Chatterbox, who is in Iowa, took a break from the serious reporting that brought him here to visit the boyhood home of Meredith Willson, the white Iowan who, Chatterbox believes, may have invented rap music. (See "Did a White Iowan Invent Rap Music?") Chatterbox awoke this morning in Mason City , which Willson renamed River City in The Music Man , the classic Broadway musical he created during the 1950s. (Mason City has five small rivers and three creeks running through it.) After gassing up his rental car in front of the Kum & Go, which sounds like a whorehouse but is really a chain of convenience stores, Chatterbox was about to leave town when he saw signs for the Willson home and resolved to take a brief detour. The house, a stately green clapboard Victorian, was, sadly, closed (it's open only on weekends from 1-4 p.m.). Chatterbox did take note, however, of a sign on the lot next door announcing the "Future Site of the Music Man Square and Meredith Willson Museum ." Construction of the steel frame is, in fact, well under way. When completed, it will include a museum containing memorabilia from Willson's musical career, and a three-quarters-of-a-block exterior streetscape designed to look like downtown Mason City in 1912. This will include a working soda shop, barbershop, the inevitable pool hall alluded to in the song "Trouble," and the even more inevitable gift shop.
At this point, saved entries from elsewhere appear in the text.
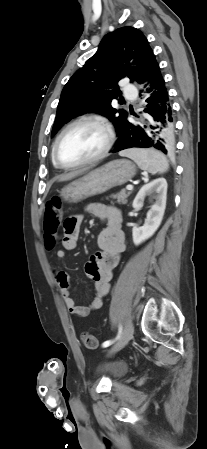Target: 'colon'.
Here are the masks:
<instances>
[{"mask_svg":"<svg viewBox=\"0 0 207 449\" xmlns=\"http://www.w3.org/2000/svg\"><path fill=\"white\" fill-rule=\"evenodd\" d=\"M61 202L58 197H53L46 203V211L43 223L44 239L48 247H53L57 242V233L61 224ZM82 341L87 348L95 349L98 341L95 336L83 333Z\"/></svg>","mask_w":207,"mask_h":449,"instance_id":"colon-1","label":"colon"}]
</instances>
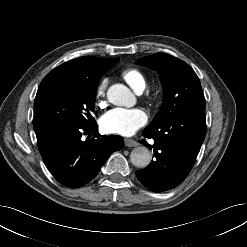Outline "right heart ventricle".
I'll use <instances>...</instances> for the list:
<instances>
[{"label":"right heart ventricle","mask_w":247,"mask_h":247,"mask_svg":"<svg viewBox=\"0 0 247 247\" xmlns=\"http://www.w3.org/2000/svg\"><path fill=\"white\" fill-rule=\"evenodd\" d=\"M121 77L137 93L142 92L146 87L144 73L136 67H127L121 71Z\"/></svg>","instance_id":"e07e8e85"}]
</instances>
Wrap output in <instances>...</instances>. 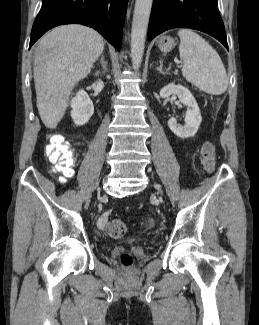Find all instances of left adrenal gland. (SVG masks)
<instances>
[{
    "instance_id": "a2214340",
    "label": "left adrenal gland",
    "mask_w": 259,
    "mask_h": 325,
    "mask_svg": "<svg viewBox=\"0 0 259 325\" xmlns=\"http://www.w3.org/2000/svg\"><path fill=\"white\" fill-rule=\"evenodd\" d=\"M160 65L159 67H157V71H159V73L165 75L166 73L163 71L162 67H163V61H159Z\"/></svg>"
}]
</instances>
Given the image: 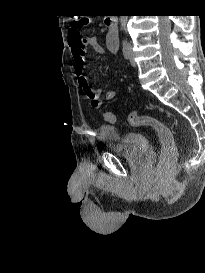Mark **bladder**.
Masks as SVG:
<instances>
[{"label":"bladder","instance_id":"1","mask_svg":"<svg viewBox=\"0 0 205 273\" xmlns=\"http://www.w3.org/2000/svg\"><path fill=\"white\" fill-rule=\"evenodd\" d=\"M101 142L110 151L132 161L143 159L149 149V139L141 132L122 133L114 125H102L99 128Z\"/></svg>","mask_w":205,"mask_h":273}]
</instances>
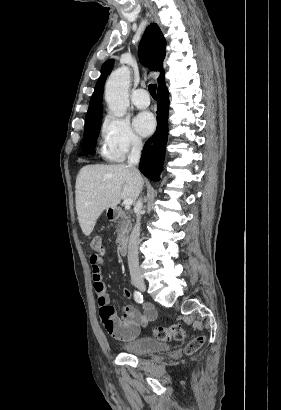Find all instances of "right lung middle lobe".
I'll list each match as a JSON object with an SVG mask.
<instances>
[{
	"instance_id": "right-lung-middle-lobe-1",
	"label": "right lung middle lobe",
	"mask_w": 281,
	"mask_h": 410,
	"mask_svg": "<svg viewBox=\"0 0 281 410\" xmlns=\"http://www.w3.org/2000/svg\"><path fill=\"white\" fill-rule=\"evenodd\" d=\"M102 122V116L85 122L82 150L85 155L91 154L94 150Z\"/></svg>"
}]
</instances>
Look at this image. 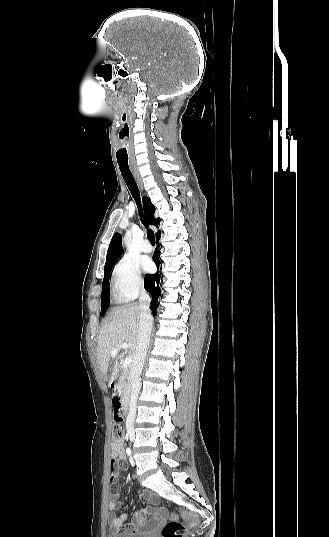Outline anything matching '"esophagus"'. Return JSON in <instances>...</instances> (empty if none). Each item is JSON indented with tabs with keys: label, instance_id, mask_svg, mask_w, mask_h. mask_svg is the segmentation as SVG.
I'll use <instances>...</instances> for the list:
<instances>
[{
	"label": "esophagus",
	"instance_id": "1",
	"mask_svg": "<svg viewBox=\"0 0 329 537\" xmlns=\"http://www.w3.org/2000/svg\"><path fill=\"white\" fill-rule=\"evenodd\" d=\"M131 170H132V172H133V174H134V176H135L140 188L143 189L142 181H141V178L139 176V173H138L137 169L132 167Z\"/></svg>",
	"mask_w": 329,
	"mask_h": 537
}]
</instances>
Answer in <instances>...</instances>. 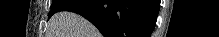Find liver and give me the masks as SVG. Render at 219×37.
<instances>
[{
    "instance_id": "6515ba94",
    "label": "liver",
    "mask_w": 219,
    "mask_h": 37,
    "mask_svg": "<svg viewBox=\"0 0 219 37\" xmlns=\"http://www.w3.org/2000/svg\"><path fill=\"white\" fill-rule=\"evenodd\" d=\"M49 33L52 37H98L96 28L82 16L63 11L49 20Z\"/></svg>"
}]
</instances>
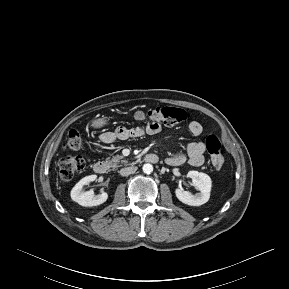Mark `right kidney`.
<instances>
[{
    "label": "right kidney",
    "instance_id": "right-kidney-1",
    "mask_svg": "<svg viewBox=\"0 0 289 289\" xmlns=\"http://www.w3.org/2000/svg\"><path fill=\"white\" fill-rule=\"evenodd\" d=\"M96 178V175H89L82 178L71 190L72 200L85 207H92L103 204L108 198V194L106 192L95 195L92 190L85 191L84 189L85 185L95 181Z\"/></svg>",
    "mask_w": 289,
    "mask_h": 289
}]
</instances>
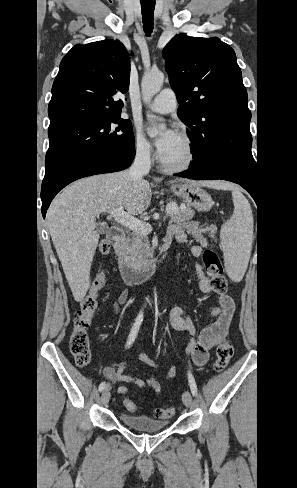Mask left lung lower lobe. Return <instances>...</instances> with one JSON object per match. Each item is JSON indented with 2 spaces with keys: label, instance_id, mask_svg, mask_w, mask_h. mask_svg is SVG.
I'll list each match as a JSON object with an SVG mask.
<instances>
[{
  "label": "left lung lower lobe",
  "instance_id": "0a47b994",
  "mask_svg": "<svg viewBox=\"0 0 297 488\" xmlns=\"http://www.w3.org/2000/svg\"><path fill=\"white\" fill-rule=\"evenodd\" d=\"M175 175L194 180L222 179L231 181L241 185L256 202L258 200V180L255 166L235 159H211L194 166L190 165L188 170Z\"/></svg>",
  "mask_w": 297,
  "mask_h": 488
}]
</instances>
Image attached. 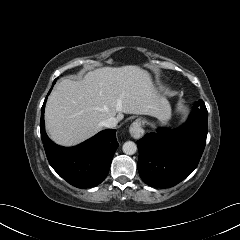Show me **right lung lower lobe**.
Instances as JSON below:
<instances>
[{
	"mask_svg": "<svg viewBox=\"0 0 240 240\" xmlns=\"http://www.w3.org/2000/svg\"><path fill=\"white\" fill-rule=\"evenodd\" d=\"M45 102L46 99L41 111L40 131L52 168L69 184L77 188H90L100 184L109 172L112 158L119 145L116 141V130H103L74 147H60L46 135Z\"/></svg>",
	"mask_w": 240,
	"mask_h": 240,
	"instance_id": "right-lung-lower-lobe-1",
	"label": "right lung lower lobe"
}]
</instances>
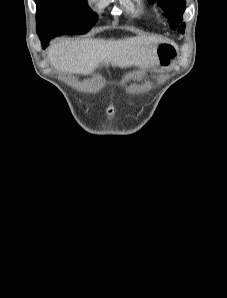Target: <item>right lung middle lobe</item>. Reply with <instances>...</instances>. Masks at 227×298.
<instances>
[{
  "instance_id": "obj_1",
  "label": "right lung middle lobe",
  "mask_w": 227,
  "mask_h": 298,
  "mask_svg": "<svg viewBox=\"0 0 227 298\" xmlns=\"http://www.w3.org/2000/svg\"><path fill=\"white\" fill-rule=\"evenodd\" d=\"M36 30L60 34H84L97 21L87 0H36Z\"/></svg>"
}]
</instances>
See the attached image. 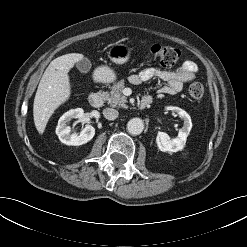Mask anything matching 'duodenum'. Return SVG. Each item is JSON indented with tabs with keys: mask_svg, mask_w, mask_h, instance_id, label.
Segmentation results:
<instances>
[{
	"mask_svg": "<svg viewBox=\"0 0 247 247\" xmlns=\"http://www.w3.org/2000/svg\"><path fill=\"white\" fill-rule=\"evenodd\" d=\"M105 101V96L103 93L100 92H95L92 93L89 98L88 102L91 106L93 107H100L103 105ZM152 98L150 96H145L139 103V108L140 109H145L149 107L152 104Z\"/></svg>",
	"mask_w": 247,
	"mask_h": 247,
	"instance_id": "duodenum-1",
	"label": "duodenum"
}]
</instances>
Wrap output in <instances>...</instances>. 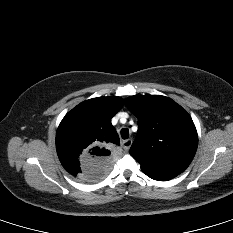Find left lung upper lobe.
<instances>
[{
  "instance_id": "1",
  "label": "left lung upper lobe",
  "mask_w": 233,
  "mask_h": 233,
  "mask_svg": "<svg viewBox=\"0 0 233 233\" xmlns=\"http://www.w3.org/2000/svg\"><path fill=\"white\" fill-rule=\"evenodd\" d=\"M125 104L138 119L130 154L142 171L182 173L191 163L198 144L190 115L175 101L160 95L131 96Z\"/></svg>"
}]
</instances>
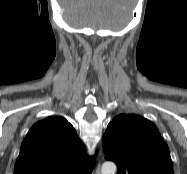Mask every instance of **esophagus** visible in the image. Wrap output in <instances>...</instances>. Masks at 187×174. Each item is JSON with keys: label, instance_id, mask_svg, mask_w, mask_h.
Wrapping results in <instances>:
<instances>
[{"label": "esophagus", "instance_id": "esophagus-1", "mask_svg": "<svg viewBox=\"0 0 187 174\" xmlns=\"http://www.w3.org/2000/svg\"><path fill=\"white\" fill-rule=\"evenodd\" d=\"M95 174H100V163L98 164L96 168Z\"/></svg>", "mask_w": 187, "mask_h": 174}]
</instances>
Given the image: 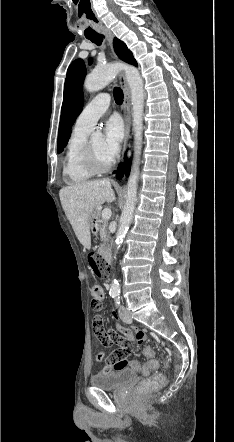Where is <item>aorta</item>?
<instances>
[{
    "mask_svg": "<svg viewBox=\"0 0 234 442\" xmlns=\"http://www.w3.org/2000/svg\"><path fill=\"white\" fill-rule=\"evenodd\" d=\"M124 70L126 80L131 90L132 120L134 131V161L133 171L127 184L126 203L119 220V227L116 232L115 244L117 249L121 247L133 218L137 200V187L139 178V162L142 149L143 134V111H144V83L137 68L128 64L116 63L97 68L88 74L84 81V88L89 92H96L103 89L110 83L119 71ZM101 136L100 133L93 134V137ZM110 292L119 294L120 286L116 279L113 280Z\"/></svg>",
    "mask_w": 234,
    "mask_h": 442,
    "instance_id": "1",
    "label": "aorta"
}]
</instances>
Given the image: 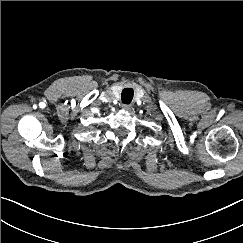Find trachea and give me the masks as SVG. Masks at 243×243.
Segmentation results:
<instances>
[{
	"label": "trachea",
	"mask_w": 243,
	"mask_h": 243,
	"mask_svg": "<svg viewBox=\"0 0 243 243\" xmlns=\"http://www.w3.org/2000/svg\"><path fill=\"white\" fill-rule=\"evenodd\" d=\"M132 98H133V89L131 88L123 89L121 94L122 102L125 104H129L132 101Z\"/></svg>",
	"instance_id": "obj_1"
}]
</instances>
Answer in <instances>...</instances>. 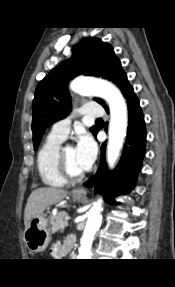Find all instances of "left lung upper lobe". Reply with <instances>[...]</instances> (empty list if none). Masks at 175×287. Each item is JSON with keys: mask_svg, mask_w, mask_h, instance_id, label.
I'll return each instance as SVG.
<instances>
[{"mask_svg": "<svg viewBox=\"0 0 175 287\" xmlns=\"http://www.w3.org/2000/svg\"><path fill=\"white\" fill-rule=\"evenodd\" d=\"M80 73L108 79L122 93L130 86L113 47L99 38L83 39L75 47L72 56L50 72L36 88L32 121L34 149H37L45 129L69 114L71 96L67 85ZM95 100L108 110L102 99ZM90 131L95 135L98 130L92 127Z\"/></svg>", "mask_w": 175, "mask_h": 287, "instance_id": "left-lung-upper-lobe-1", "label": "left lung upper lobe"}]
</instances>
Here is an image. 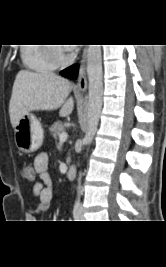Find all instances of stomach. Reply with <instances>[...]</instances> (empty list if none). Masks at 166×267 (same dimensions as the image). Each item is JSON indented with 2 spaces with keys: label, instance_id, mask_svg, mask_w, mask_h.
Masks as SVG:
<instances>
[{
  "label": "stomach",
  "instance_id": "obj_1",
  "mask_svg": "<svg viewBox=\"0 0 166 267\" xmlns=\"http://www.w3.org/2000/svg\"><path fill=\"white\" fill-rule=\"evenodd\" d=\"M43 137L41 123L33 114L24 115L15 126V143L18 149L24 153L38 150L42 145Z\"/></svg>",
  "mask_w": 166,
  "mask_h": 267
}]
</instances>
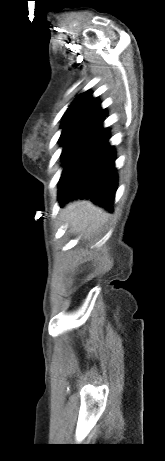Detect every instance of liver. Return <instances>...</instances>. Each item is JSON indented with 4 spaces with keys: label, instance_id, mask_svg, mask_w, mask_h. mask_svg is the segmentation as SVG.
I'll return each mask as SVG.
<instances>
[{
    "label": "liver",
    "instance_id": "1",
    "mask_svg": "<svg viewBox=\"0 0 165 461\" xmlns=\"http://www.w3.org/2000/svg\"><path fill=\"white\" fill-rule=\"evenodd\" d=\"M64 218L73 232L90 236L100 231L107 213L88 200H77L65 206Z\"/></svg>",
    "mask_w": 165,
    "mask_h": 461
}]
</instances>
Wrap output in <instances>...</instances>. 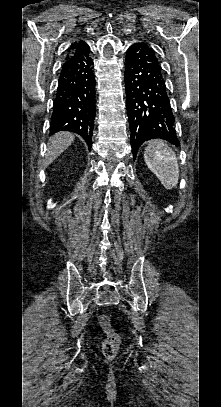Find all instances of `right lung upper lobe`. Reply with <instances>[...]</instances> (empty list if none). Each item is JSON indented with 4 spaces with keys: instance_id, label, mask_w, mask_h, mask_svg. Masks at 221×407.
<instances>
[{
    "instance_id": "obj_1",
    "label": "right lung upper lobe",
    "mask_w": 221,
    "mask_h": 407,
    "mask_svg": "<svg viewBox=\"0 0 221 407\" xmlns=\"http://www.w3.org/2000/svg\"><path fill=\"white\" fill-rule=\"evenodd\" d=\"M84 44H85V42H83V41L72 43L68 50V55L72 54L77 49H80Z\"/></svg>"
}]
</instances>
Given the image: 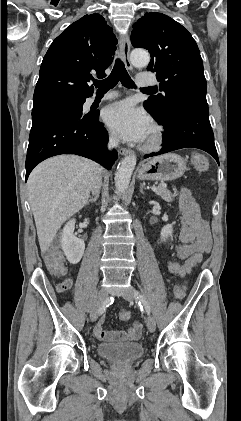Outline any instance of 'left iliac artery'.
Instances as JSON below:
<instances>
[{
    "label": "left iliac artery",
    "mask_w": 241,
    "mask_h": 421,
    "mask_svg": "<svg viewBox=\"0 0 241 421\" xmlns=\"http://www.w3.org/2000/svg\"><path fill=\"white\" fill-rule=\"evenodd\" d=\"M136 295H138V298L140 299V301L142 302V304L145 307V310L148 314H150V306L147 303L146 299L144 298V296L142 294H140L139 292H136Z\"/></svg>",
    "instance_id": "left-iliac-artery-1"
}]
</instances>
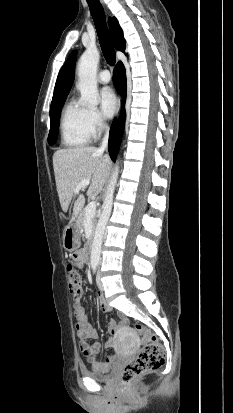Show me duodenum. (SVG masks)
<instances>
[{
	"label": "duodenum",
	"mask_w": 233,
	"mask_h": 413,
	"mask_svg": "<svg viewBox=\"0 0 233 413\" xmlns=\"http://www.w3.org/2000/svg\"><path fill=\"white\" fill-rule=\"evenodd\" d=\"M93 242H94V237H93V236H90V237L88 238L87 243H86V252H87V253H90V252H91L92 247H93Z\"/></svg>",
	"instance_id": "obj_1"
}]
</instances>
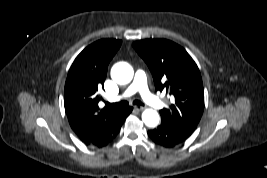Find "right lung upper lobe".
Masks as SVG:
<instances>
[{
    "label": "right lung upper lobe",
    "instance_id": "obj_1",
    "mask_svg": "<svg viewBox=\"0 0 267 178\" xmlns=\"http://www.w3.org/2000/svg\"><path fill=\"white\" fill-rule=\"evenodd\" d=\"M121 40L102 39L86 47L74 60L65 83L64 106L77 136H85L96 125L110 120L119 109H99L107 67Z\"/></svg>",
    "mask_w": 267,
    "mask_h": 178
}]
</instances>
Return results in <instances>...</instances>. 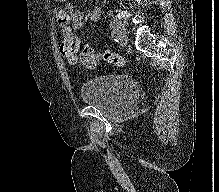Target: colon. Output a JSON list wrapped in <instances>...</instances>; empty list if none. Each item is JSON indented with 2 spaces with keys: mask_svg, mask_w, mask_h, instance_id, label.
Here are the masks:
<instances>
[{
  "mask_svg": "<svg viewBox=\"0 0 219 192\" xmlns=\"http://www.w3.org/2000/svg\"><path fill=\"white\" fill-rule=\"evenodd\" d=\"M60 52L72 63L80 64L88 68L94 67L97 59L120 68L127 66V62L122 56L109 50L98 53L95 48L91 46L80 50L77 37L73 34H69L63 39L60 45Z\"/></svg>",
  "mask_w": 219,
  "mask_h": 192,
  "instance_id": "1",
  "label": "colon"
}]
</instances>
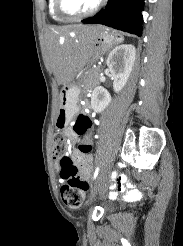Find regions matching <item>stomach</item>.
Returning <instances> with one entry per match:
<instances>
[{"instance_id": "1", "label": "stomach", "mask_w": 183, "mask_h": 246, "mask_svg": "<svg viewBox=\"0 0 183 246\" xmlns=\"http://www.w3.org/2000/svg\"><path fill=\"white\" fill-rule=\"evenodd\" d=\"M123 37L120 33L101 27L94 40L92 56H98L107 51L112 45L120 43ZM84 67V66H83ZM82 67V68H83ZM86 76V71L83 77ZM79 89L75 86H65L60 93V107L56 119L58 128H65L78 111Z\"/></svg>"}]
</instances>
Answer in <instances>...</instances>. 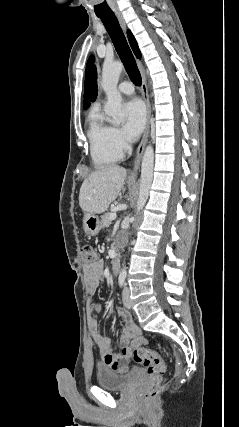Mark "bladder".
<instances>
[{
	"label": "bladder",
	"instance_id": "obj_1",
	"mask_svg": "<svg viewBox=\"0 0 239 427\" xmlns=\"http://www.w3.org/2000/svg\"><path fill=\"white\" fill-rule=\"evenodd\" d=\"M140 372L132 368L125 372H115L109 369L100 368L97 371L98 384L107 390H126L137 380Z\"/></svg>",
	"mask_w": 239,
	"mask_h": 427
}]
</instances>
The Mason City Foundation, which is building Music Man Square, has also received permission from Warner Bros. to reproduce the outside of Marian the Librarian's house as depicted in the movie. The entire project is expected to cost $10.2 million, all of it to be raised privately, with Meredith Willson's widow contributing $5 million for capital costs and $2 million for a future endowment.
Chatterbox was especially interested in the "exploratorium" that the foundation plans to include in the complex. This will be a childhood learning center for music education. It follows something called the "Mozart theory of teaching" that was developed at the University of Michigan. "It's getting youngsters as early as 2 and 3 years of age working with woodwinds," Carl Miller, the foundation's executive director (and a former Mason City mayor) told Chatterbox. Gee, Chatterbox thought aloud, that sounds a little like Prof. Harold Hill's "think system" (the con Hill perpetrates on the citizens of River City to get them to pay him to start a boy's band). "Well, it goes along with it," Miller said cheerily.
Chatterbox, feeling that Mason City was the one place where his own harebrained theory--about the origins of rap music--might find some acceptance, tried it out on several people there. The first was Jocelyn Alexander, 34, of Warrenton, Va., who was taking a look at the Meredith Willson house at the same time as Chatterbox because her grandmother, Marjorie Sale, grew up in the house next door (which is now being converted by the foundation into a tea house). Alexander told Chatterbox that when Marjorie Sale and Meredith Willson were young children, Marjorie, in the very front yard we were standing in, pulled Meredith's hair, and he retaliated by twisting the head off her teddy bear. This struck Chatterbox as an appropriately violent act by the future inventor of an outlaw art form like rap music, and Chatterbox was emboldened to share his theory that the opening song in The Music Man, recited to the rhythm of a moving train, was the first rap song ever composed. Alexander listened politely, said she didn't think her grandmother would be much of an authority on rap music, and tactfully avoided endorsing Chatterbox's theory herself (though she did offer that she'd been listening to Snoop Doggy Dog on the drive over). Chatterbox next tried the theory out on Steve Musson, proprietor of the future tea house. "I don't know," he said. "I never thought about it. I don't like rap music much." Approaching despair, Chatterbox finally posed the question to the Mason City Foundation's Miller (with whom Chatterbox spoke by phone, because by then he'd moved on to Charles City). "I haven't heard that before," Miller allowed, "but there's some truth to that." He said that Willson composed the opening song from The Music Man while having his first wife imitate the sound of a train: "It sounded a lot, as you say, like modern-day rap."